== Material for this exercise ==
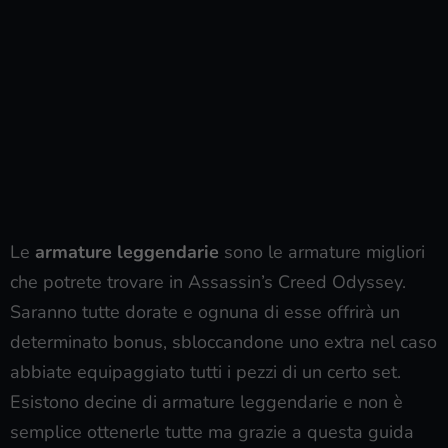
Le
armature leggendarie
sono le armature migliori
che potrete trovare in Assassin’s Creed Odyssey.
Saranno tutte dorate e ognuna di esse offrirà un
determinato bonus, sbloccandone uno extra nel caso
abbiate equipaggiato tutti i pezzi di un certo set.
Esistono decine di armature leggendarie e non è
semplice ottenerle tutte ma grazie a questa guida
===
Exercise details: What lines above contain the word "leggendarie"? Please copy each one.

Finished exercise:
armature leggendarie
Esistono decine di armature leggendarie e non è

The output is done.